Nagios and its forks for sure have a place in the monitoring ecosystem. They’re just not tools that tend to stick around once you’re big enough to have a dedicated DevOps or SRE team.

hnarn · on July 22, 2020

That depends completely on what type of business you're running. Anyone that has an environment that is unlikely to massively change (expansion excluded) within a few years benefits from the stability of Nagios. I know many large companies that use it, or derivatives of it, and even many state/military organizations.

egwor · on July 21, 2020

We run this at work, and I have (to put it politely) severe reservations. What does these functions for you:

- Realtime GUI which works with windows 10 (we have a web site and nagastamon) - aggregation of alerts / alert roll up - sharing filters - summary + description - temporary downtime of alerting - message rate suppression (to stop floods) - filtering of columns/ordering etc. - bulk actions for closing alerts

I've come from using: - HPOV (great but can't handle bursts of alerts) - email (everyone has to have filters, can't handle bursts of alerts that well (runs everyone out of email space!), prone to failure/delays due to email - home grown solution

hnarn · on July 22, 2020

I'm not sure what you mean by "this" but I suspect you mean Nagios XI or some other corporate offering. I was referring to the core monitoring component and its forks/derivatives.

Other than that I don't quite understand the point of your comment, you say you have "severe reservations" but many of the points you list are available even with Nagios core, and most of them are available in other Nagios variants.

thethethethe · on July 21, 2020

Possibly stupid question:

Can you use Nagios to stream metrics exported from your applications binary in real time?

For example, can you use Nagios record each http request processed by your application webserver, tagged with http method, code, latency etc?

hnarn · on July 21, 2020

Nagios is not so much a "recorder" as it is a "state inspector", basically plugins run on a schedule and inspect that things are up to spec. The situation you describe may be better suited for something like the ELK stack which can hook into your HTTPD logs.

brightball · on July 21, 2020

Ever looked at Zabbix?

hnarn · on July 21, 2020

I haven't, unfortunately, but it looks promising from just looking into it briefly. Open source monitoring is always an area that needs more competition.

orev · on July 21, 2020

I find the problem with monitoring is not a lack of options, but an overwhelming abundance of them. It’s almost impossible to evaluate all of them realistically, so you just wind up using the most popular one.

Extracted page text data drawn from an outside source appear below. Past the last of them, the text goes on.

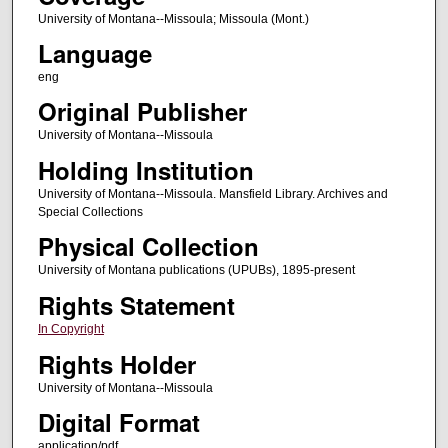
University of Montana--Missoula; Missoula (Mont.)
Language
eng
Original Publisher
University of Montana--Missoula
Holding Institution
University of Montana--Missoula. Mansfield Library. Archives and
Special Collections
Physical Collection
University of Montana publications (UPUBs), 1895-present
Rights Statement
In Copyright
Rights Holder
University of Montana--Missoula
Digital Format
application/pdf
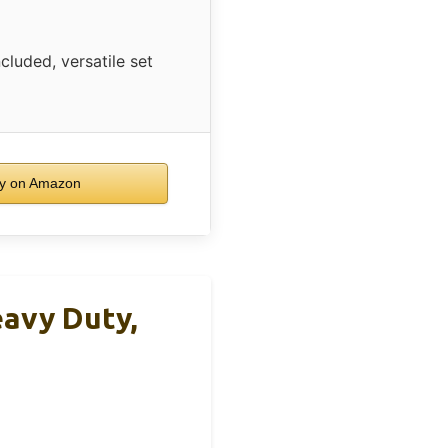
cluded, versatile set
y on Amazon
eavy Duty,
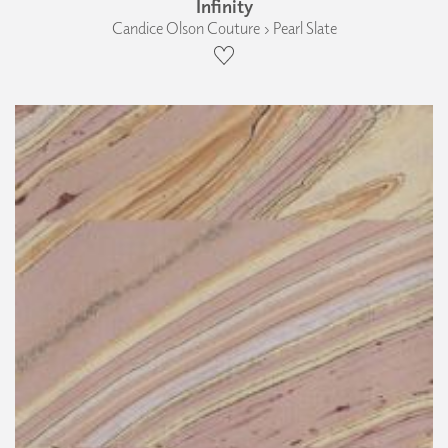
Infinity
Candice Olson Couture › Pearl Slate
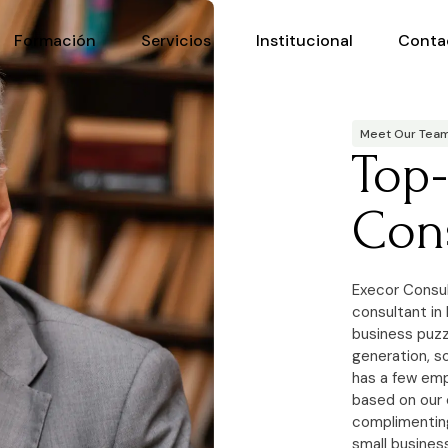
Formación
Servicios
Institucional
Conta
Meet Our Tea
Top
Con
Execor Consul
consultant in
business puzzl
generation, s
has a few emp
based on our 
complimenting
small busines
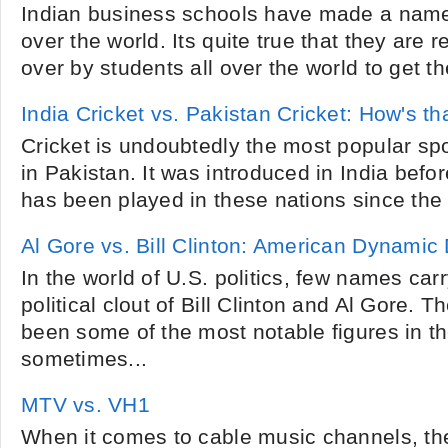
Indian business schools have made a name 
over the world. Its quite true that they are
over by students all over the world to get th
India Cricket vs. Pakistan Cricket: How's th
Cricket is undoubtedly the most popular spor
in Pakistan. It was introduced in India before 
has been played in these nations since the 
Al Gore vs. Bill Clinton: American Dynamic
In the world of U.S. politics, few names car
political clout of Bill Clinton and Al Gore.
been some of the most notable figures in t
sometimes...
MTV vs. VH1
When it comes to cable music channels, the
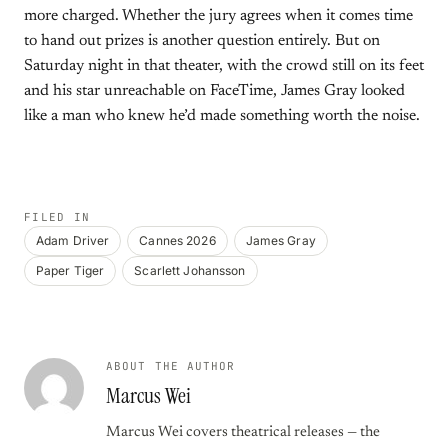
more charged. Whether the jury agrees when it comes time
to hand out prizes is another question entirely. But on
Saturday night in that theater, with the crowd still on its feet
and his star unreachable on FaceTime, James Gray looked
like a man who knew he’d made something worth the noise.
FILED IN
Adam Driver
Cannes 2026
James Gray
Paper Tiger
Scarlett Johansson
ABOUT THE AUTHOR
Marcus Wei
Marcus Wei covers theatrical releases — the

Twirrim · on July 21, 2020

Zabbix has been around for quite a long time. Easily 15 years now. I haven't looked at it since around 2013, but at the time it was placing quite some pressure on a mysql db backend. It looks like they've expanded out to support more than MySQL as the back-end these days.

znpy · on July 21, 2020

Zabbix has been growing A LOT lately, and in a good way. It's nice to see this king of projects evolving Una good direction instead of stagnating and the diying.

Twirrim · on July 24, 2020

It's great to hear. I liked zabbix in general. At the time of its initial surge in popularity, nginx and cacti were the dominant force in monitoring. Zabbix was a little quirky to get used to, but a breath of fresh air.

k-rus · on July 21, 2020

I noticed that Zabbix supports PostgreSQL and TimescaleDB as back-ends and just checked the list, which contains also Oracle and SQLite (DB2 support is experimental).